Do you remember when we told you that Intel was preparing Spectre mitigations for chips as old as 45-nm Core 2 Duo hardware? It turns out that's no longer happening. Intel just published another update to its Microcode Update Guidance document—a list of chips that have gotten, are getting, or will get Spectre-mitigating microcode updates. The new version lists Core 2 Duo processors among a number of models that are no longer slated to get updates.
Specifically, no Core 2 chips are getting Spectre mitigations. Intel also canceled updates for the Bloomfield, Clarksfield, Gulftown, and Jasper Forest families. Those chips are primarily higher-end processors from the original Core i-series that includes the entire Core i7-900 series as well as their Xeon relatives. Jasper Forest is a family of embedded Xeons from the same era, and Clarksfield chips are the high-end mobile Core chips from that period.
The rest of the first-generation Core stuff is protected, though. That covers the mainstream desktop and laptop chips from that period, such as Lynnfield, Clarkdale, and Arrandale. There doesn't seem to be much rhyme or reason to why Intel chose these specific delineations to decline updates given that the Core chips being left out in the cold are presumably quite similar to some of those that received updates.
Intel posted its reasoning for not releasing updates for chips in the "Stopped" status, but doesn't elaborate on which reasons apply to which CPUs. From the company's document:
• Micro-architectural characteristics that preclude a practical implementation of features mitigating Variant 2 (CVE-2017-5715)
• Limited commercially-available system software support
• Based on customer inputs, most of these products are implemented as "closed systems" and therefore are expected to have a lower likelihood of exposure to these vulnerabilities.

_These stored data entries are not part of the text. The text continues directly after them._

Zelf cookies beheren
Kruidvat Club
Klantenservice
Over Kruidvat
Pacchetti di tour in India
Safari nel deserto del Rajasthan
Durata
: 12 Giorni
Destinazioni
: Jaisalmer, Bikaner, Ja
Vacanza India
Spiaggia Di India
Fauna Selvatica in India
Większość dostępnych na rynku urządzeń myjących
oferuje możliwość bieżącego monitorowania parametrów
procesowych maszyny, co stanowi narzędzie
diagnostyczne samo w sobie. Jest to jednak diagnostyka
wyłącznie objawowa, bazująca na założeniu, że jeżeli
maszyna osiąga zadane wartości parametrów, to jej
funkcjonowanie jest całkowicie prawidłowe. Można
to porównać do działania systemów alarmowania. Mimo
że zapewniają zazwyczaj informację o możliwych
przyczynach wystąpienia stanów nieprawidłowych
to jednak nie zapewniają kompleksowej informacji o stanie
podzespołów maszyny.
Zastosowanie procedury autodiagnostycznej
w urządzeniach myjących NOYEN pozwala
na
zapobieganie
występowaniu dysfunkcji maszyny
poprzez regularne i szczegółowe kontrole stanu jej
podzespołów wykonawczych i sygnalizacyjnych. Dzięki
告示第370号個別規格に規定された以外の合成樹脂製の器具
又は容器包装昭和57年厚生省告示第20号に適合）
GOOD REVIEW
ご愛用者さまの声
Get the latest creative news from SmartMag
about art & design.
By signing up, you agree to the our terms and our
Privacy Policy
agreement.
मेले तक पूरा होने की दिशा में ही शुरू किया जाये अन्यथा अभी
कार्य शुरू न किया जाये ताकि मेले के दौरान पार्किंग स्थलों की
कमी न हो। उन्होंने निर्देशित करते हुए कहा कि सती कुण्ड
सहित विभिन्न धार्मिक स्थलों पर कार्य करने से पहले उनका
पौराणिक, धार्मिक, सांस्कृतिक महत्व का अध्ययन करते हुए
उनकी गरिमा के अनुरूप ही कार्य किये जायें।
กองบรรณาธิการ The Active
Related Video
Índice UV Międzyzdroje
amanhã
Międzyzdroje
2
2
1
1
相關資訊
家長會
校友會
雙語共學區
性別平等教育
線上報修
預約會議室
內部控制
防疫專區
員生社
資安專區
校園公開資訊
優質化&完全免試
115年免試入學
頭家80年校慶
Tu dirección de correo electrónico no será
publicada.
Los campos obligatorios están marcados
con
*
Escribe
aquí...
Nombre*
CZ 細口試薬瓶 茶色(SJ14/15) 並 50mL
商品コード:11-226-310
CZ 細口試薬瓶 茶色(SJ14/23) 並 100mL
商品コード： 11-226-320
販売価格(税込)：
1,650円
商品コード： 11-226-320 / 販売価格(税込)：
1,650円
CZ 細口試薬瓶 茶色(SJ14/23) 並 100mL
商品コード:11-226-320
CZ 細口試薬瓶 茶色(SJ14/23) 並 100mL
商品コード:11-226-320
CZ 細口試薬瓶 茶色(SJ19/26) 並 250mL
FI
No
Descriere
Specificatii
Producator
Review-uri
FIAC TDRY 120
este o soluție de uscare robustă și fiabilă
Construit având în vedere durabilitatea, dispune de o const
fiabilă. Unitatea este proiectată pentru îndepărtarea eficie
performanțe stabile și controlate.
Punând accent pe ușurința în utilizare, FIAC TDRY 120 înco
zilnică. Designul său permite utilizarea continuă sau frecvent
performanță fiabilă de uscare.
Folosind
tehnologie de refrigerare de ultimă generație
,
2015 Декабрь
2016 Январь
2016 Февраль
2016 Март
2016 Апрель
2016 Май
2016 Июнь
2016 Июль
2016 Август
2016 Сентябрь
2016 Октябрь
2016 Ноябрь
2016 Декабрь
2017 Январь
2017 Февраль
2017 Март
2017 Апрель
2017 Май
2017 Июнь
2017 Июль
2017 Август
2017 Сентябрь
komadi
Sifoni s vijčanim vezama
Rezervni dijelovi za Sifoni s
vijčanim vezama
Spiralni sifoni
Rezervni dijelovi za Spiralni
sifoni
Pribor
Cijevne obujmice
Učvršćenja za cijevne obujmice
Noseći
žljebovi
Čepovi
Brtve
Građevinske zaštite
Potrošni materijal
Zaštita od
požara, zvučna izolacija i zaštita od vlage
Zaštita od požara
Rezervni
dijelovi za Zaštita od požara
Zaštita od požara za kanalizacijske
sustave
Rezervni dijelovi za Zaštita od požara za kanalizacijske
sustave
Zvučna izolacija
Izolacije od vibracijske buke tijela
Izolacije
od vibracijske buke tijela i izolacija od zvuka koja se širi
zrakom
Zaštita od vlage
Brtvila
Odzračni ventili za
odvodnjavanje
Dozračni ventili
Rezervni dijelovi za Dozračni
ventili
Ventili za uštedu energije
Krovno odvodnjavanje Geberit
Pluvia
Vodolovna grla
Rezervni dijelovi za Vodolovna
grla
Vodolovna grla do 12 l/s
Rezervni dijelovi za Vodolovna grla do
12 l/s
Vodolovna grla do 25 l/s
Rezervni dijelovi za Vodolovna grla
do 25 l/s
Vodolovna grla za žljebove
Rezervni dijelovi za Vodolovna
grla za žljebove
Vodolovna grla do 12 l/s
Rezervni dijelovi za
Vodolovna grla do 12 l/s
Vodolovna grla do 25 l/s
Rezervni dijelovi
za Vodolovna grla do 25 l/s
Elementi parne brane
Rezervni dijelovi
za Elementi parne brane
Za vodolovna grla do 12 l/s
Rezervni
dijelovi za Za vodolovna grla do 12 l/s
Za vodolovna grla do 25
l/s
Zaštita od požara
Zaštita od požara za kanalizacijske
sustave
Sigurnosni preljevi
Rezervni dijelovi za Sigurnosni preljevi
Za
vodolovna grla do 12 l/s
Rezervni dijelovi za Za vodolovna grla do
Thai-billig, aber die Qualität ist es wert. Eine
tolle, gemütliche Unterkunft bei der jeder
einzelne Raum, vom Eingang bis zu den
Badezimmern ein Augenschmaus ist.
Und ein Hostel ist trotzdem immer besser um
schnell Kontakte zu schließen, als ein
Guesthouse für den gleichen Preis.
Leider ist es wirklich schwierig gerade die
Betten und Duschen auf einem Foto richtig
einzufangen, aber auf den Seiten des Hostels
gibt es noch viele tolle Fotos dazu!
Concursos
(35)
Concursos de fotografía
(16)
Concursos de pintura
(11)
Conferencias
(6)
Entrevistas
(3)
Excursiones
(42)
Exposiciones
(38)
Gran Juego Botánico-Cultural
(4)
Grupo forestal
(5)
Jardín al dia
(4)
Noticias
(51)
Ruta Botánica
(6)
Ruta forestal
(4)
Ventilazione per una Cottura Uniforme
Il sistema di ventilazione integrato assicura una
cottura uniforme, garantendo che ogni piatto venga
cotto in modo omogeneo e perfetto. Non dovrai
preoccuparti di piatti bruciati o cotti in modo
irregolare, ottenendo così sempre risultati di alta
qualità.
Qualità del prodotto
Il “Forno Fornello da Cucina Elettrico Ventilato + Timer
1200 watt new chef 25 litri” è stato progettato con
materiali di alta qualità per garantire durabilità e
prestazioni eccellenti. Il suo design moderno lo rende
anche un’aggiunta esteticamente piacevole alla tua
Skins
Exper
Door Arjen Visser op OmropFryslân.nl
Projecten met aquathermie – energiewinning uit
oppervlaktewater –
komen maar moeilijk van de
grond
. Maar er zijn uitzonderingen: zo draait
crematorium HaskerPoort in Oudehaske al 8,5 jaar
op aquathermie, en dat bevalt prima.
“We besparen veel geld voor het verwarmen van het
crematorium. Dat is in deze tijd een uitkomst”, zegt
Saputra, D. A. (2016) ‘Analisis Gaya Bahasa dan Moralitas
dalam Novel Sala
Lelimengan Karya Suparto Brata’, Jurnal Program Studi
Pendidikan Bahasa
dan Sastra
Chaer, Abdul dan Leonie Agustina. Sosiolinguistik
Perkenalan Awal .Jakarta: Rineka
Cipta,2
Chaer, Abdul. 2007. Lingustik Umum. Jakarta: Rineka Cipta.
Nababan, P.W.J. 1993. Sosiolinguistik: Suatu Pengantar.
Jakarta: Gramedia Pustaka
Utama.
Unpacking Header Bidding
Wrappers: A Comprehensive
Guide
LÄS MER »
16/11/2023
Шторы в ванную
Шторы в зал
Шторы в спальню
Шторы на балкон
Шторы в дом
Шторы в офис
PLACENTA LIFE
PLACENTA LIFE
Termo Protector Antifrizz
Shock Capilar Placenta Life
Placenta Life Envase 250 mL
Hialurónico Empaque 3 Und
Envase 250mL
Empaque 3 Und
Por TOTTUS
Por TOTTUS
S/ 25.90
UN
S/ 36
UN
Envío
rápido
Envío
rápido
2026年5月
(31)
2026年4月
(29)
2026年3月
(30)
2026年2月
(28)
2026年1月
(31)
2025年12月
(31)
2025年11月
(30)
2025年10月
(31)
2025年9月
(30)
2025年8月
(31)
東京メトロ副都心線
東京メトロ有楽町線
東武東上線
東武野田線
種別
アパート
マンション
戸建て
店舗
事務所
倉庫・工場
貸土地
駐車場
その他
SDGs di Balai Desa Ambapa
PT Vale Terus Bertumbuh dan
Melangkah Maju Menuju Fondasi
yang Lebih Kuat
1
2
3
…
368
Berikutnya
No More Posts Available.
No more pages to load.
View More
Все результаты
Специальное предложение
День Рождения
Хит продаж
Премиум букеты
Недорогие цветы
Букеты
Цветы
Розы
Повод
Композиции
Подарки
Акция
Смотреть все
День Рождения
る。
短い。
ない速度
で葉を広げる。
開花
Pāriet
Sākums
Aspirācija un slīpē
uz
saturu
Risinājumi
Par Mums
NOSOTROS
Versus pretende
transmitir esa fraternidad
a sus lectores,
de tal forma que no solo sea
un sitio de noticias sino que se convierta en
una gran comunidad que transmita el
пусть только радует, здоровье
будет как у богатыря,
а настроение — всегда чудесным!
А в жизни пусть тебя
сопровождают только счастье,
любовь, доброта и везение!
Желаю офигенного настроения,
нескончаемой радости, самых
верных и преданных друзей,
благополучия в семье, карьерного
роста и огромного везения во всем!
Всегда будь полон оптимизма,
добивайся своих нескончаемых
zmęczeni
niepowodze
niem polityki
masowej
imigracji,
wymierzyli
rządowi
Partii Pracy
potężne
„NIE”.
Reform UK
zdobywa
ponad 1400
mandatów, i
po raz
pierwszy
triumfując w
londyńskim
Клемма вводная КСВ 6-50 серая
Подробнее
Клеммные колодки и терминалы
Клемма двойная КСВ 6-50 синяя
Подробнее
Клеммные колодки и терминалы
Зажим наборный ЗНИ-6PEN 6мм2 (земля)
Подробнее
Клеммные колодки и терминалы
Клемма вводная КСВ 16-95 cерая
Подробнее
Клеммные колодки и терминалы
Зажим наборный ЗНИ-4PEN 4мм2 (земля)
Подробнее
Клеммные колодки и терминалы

After this update, there are no more processors in the Planning, Pre-beta, or Beta stages. That would seem to imply that Intel is done producing Spectre mitigations. While the company's decision to stop updates for some of the announced CPUs is disappointing—there certainly are a lot of Core 2-family CPUs in use today—it's difficult to fault the company given that some of the CPUs that received updates are ten years old.
On the other hand, Intel finishing work on all of its microcode updates is only one piece of the puzzle in mitigating Spectre. End users are still at the mercy of OEMs to test and issue these new microcodes, and there's no telling if or when component vendors will get around to doing so for their older motherboards. TR Editor-in-Chief Jeff Kampman still can't get such an update for his Haswell system directly from the manufacturer, and Microsoft's own catalog of microcodes doesn't extend beyond Skylake parts at this point. It'll be interesting to see whether companies eventually step up to the plate or leave customers out in the cold.